A review of the work of Robert Bellah is offered, though it is surmised that an improvement on this work is achieved through the work of Anthony and Robbins (!) with a focus on structuralism and deep and surface patterning.
So in conducting a sociological structural analysis of any religion, the author proposes determining:
A. AUTHENTICITY
1. Structurally analyse the occasion that defined membership in the group - what series of interactions or belief structures must be internalised by a person to be socially recognised as a member? What is the mana that the person must digest to have base level initiation?
2. Once central structure has been established, determine it's developmental level - archaic, magical, mythical, rational, psychic, subtle or causal? Are there archaic fusion elements? Delusional reference systems such as totem confusion, animism? Extreme mythic membership conformity in cults and passive dependence on authority? Neuroses in adoption of rational structures? Alienation from the mainstream in psychic, subtle or causal structure?
3. In order to ascertain developmental potential of a given religious order, with regards to the higher levels it is proposed that research is undertaken via:
a) Hermeneutical reading of authentic texts - following the work of Daniel Brown with respect to the Mahamudra, observing deep structures in cross cultural parallels to draw conclusions;
b) Direct investigation - of populations of exemplars;
B. LEGITIMACY
1. How well integrated is the group in and of itself (content) , and then within the wider society (context)?

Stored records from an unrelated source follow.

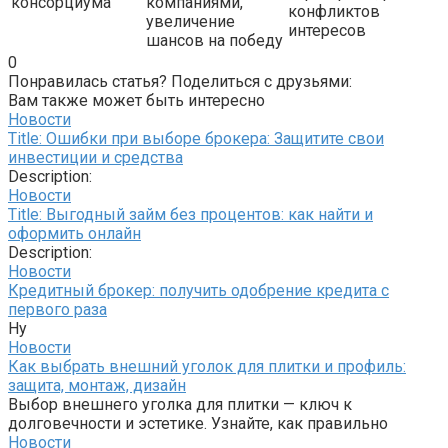
консорциума
компаниями,
конфликтов
увеличение
интересов
шансов на победу
0
Понравилась статья? Поделиться с друзьями:
Вам также может быть интересно
Новости
Title: Ошибки при выборе брокера: Защитите свои
инвестиции и средства
Description:
Новости
Title: Выгодный займ без процентов: как найти и
оформить онлайн
Description:
Новости
Кредитный брокер: получить одобрение кредита с
первого раза
Ну
Новости
Как выбрать внешний уголок для плитки и профиль:
защита, монтаж, дизайн
Выбор внешнего уголка для плитки — ключ к
долговечности и эстетике. Узнайте, как правильно
Новости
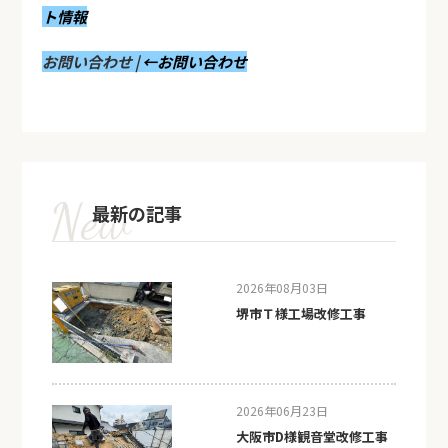
ト情報
お問い合わせ |
←お問い合わせ
最新の記事
2026年08月03日
堺市Ｔ様工場改修工事
2026年06月23日
大阪市D様観音堂改修工事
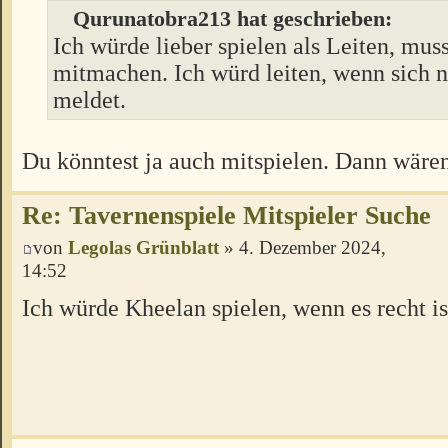
Qurunatobra213 hat geschrieben:
Ich würde lieber spielen als Leiten, muss
mitmachen. Ich würd leiten, wenn sich
meldet.
Du könntest ja auch mitspielen. Dann wären 
Re: Tavernenspiele Mitspieler Suche
von
Legolas Grünblatt
» 4. Dezember 2024,
14:52
Ich würde Kheelan spielen, wenn es recht is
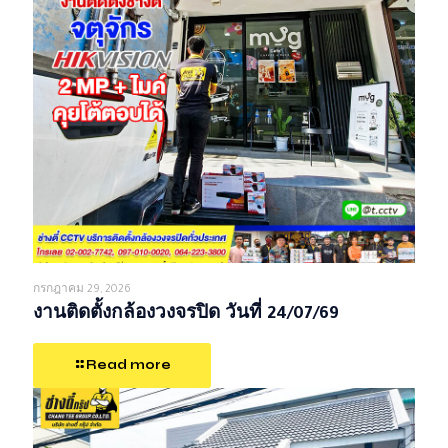
กรกฎาคม 29, 2026
งานติดตั้งกล้องวงจรปิด วันที่ 24/07/69
Read more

Normative structures are sought for tension management, pattern maintenance, boundary determinations, latent and manifest functions so that full-time observable interaction patterns can be validated.
2. An array is proposed of interaction - pre-law, counter law, law, anti law, trans-law on one axis and legitimate or illegitimate, read within the group itself and across the broader societal background.
C. HERMENEUTICAL MOMENT
1. In the final analysis, a phenomenological hermeneutical moment consists of us reading another human being, while the human attempts in the same moment to read us.
2. Because of the importance of historical syntax in the formation of any given symbol for a person's own subtext, knowledge of the hierarchical structuralisation can provide clues as to where shadow might hide (un-digested, un-transformed symbols, isolated and privatised either to the individual or to the group).
3. Inevitably the map is not the territory, so the hermeneutical moment is extraordinarily difficult to assess in validity whileever we're on the outsides of each others' skins.
D. EMANCIPATORY MOMENTS
A desire to clear up past failures of horizontal-emancipatory moments (mistranslations) in an effort to achieve vertical-emancipatory advances is proposed in principle as a part of a developmental evolutionary drive.
E. THE METHODOLOGY OF DIRECT GNOSTIC VERIFICATION
Spiritual gnosis is not in itself symbolic,m and to validly utilise mandalic-logic to represent it's incurrence we require:
1. Injunction - an act
2. Apprehension - a cognitive awareness of the proposed change state
3. Communal confirmation - with others who have completed 1. and 2.
Good-o.
So do I continue to pursue both Gnosticism via St Uriels and Buddhism via the Tibetan Buddhist Society?
Quite rhetorical, that question is, methinks!